EXERCISE INSTRUCTIONS: Among the records below, find the lines that contain "assistenza" and copy each of them.

Stored data entries:

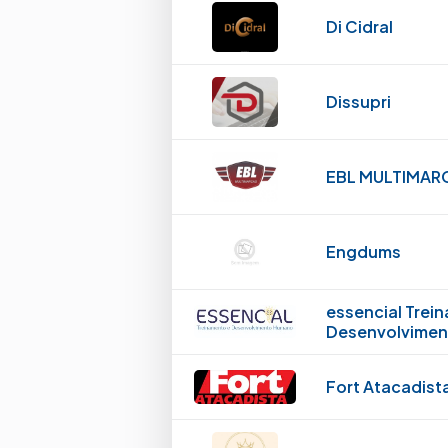
Di Cidral
Dissupri
EBL MULTIMAR
Engdums
essencial Trei
Desenvolvime
Fort Atacadist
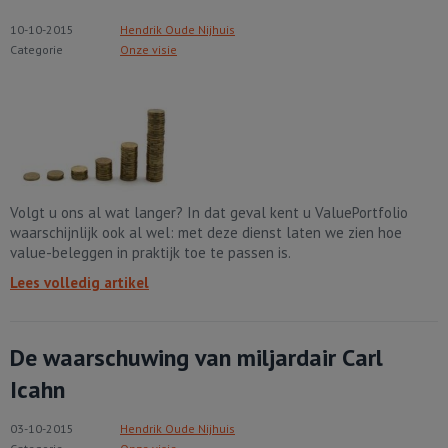
10-10-2015
Hendrik Oude Nijhuis
Categorie
Onze visie
Volgt u ons al wat langer? In dat geval kent u ValuePortfolio
waarschijnlijk ook al wel: met deze dienst laten we zien hoe
value-beleggen in praktijk toe te passen is.
Lees volledig artikel
De waarschuwing van miljardair Carl
Icahn
03-10-2015
Hendrik Oude Nijhuis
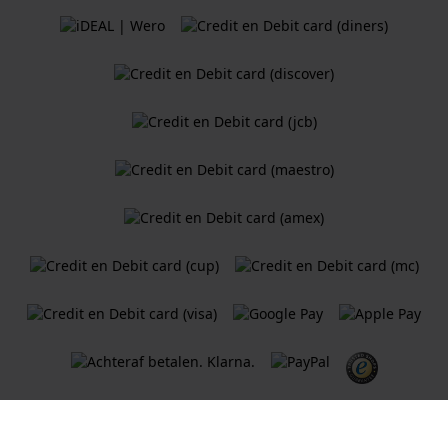
Algemene Voorwaarden
Cookiebeleid
Privacy Verklaring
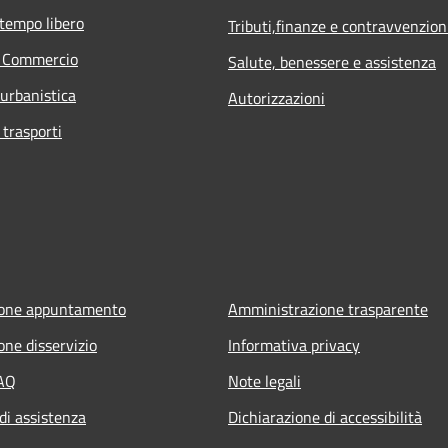
 tempo libero
Tributi,finanze e contravvenzion
e Commercio
Salute, benessere e assistenza
 urbanistica
Autorizzazioni
 trasporti
ione appuntamento
Amministrazione trasparente
one disservizio
Informativa privacy
FAQ
Note legali
di assistenza
Dichiarazione di accessibilità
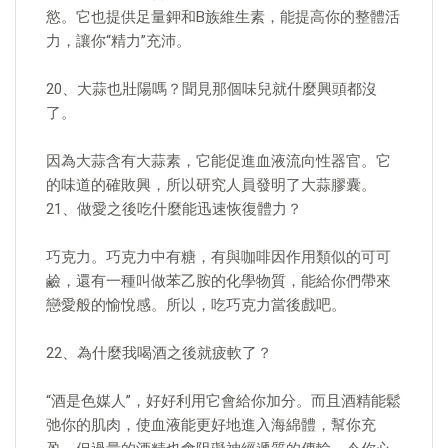
慾。它也提供足量鉀和B族維生素，能提高你的整體活
力，讓你“精力”充沛。
20、大蒜也壯陽嗎？聞見那個味兒就什麼興頭都沒
了。
因為大蒜含有大蒜素，它能促進血液流向性器官。它
的味道的確敗興，所以研究人員發明了大蒜膠囊。
21、做愛之後吃什麼能迅速恢復體力？
巧克力。巧克力中有糖，有與咖啡因作用類似的可可
鹼，還有一種叫做苯乙胺的化學物質，能給你們帶來
戀愛般的愉悅感。所以，吃巧克力當後戲吧。
22、為什麼我喝酒之後就疲軟了？
“酒是色媒人”，好好利用它會給你加分。而且酒精能鬆
弛你的肌肉，使血液能更好地進入海綿體，幫你充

WRITTEN REPLY:
Salute, benessere e assistenza
di assistenza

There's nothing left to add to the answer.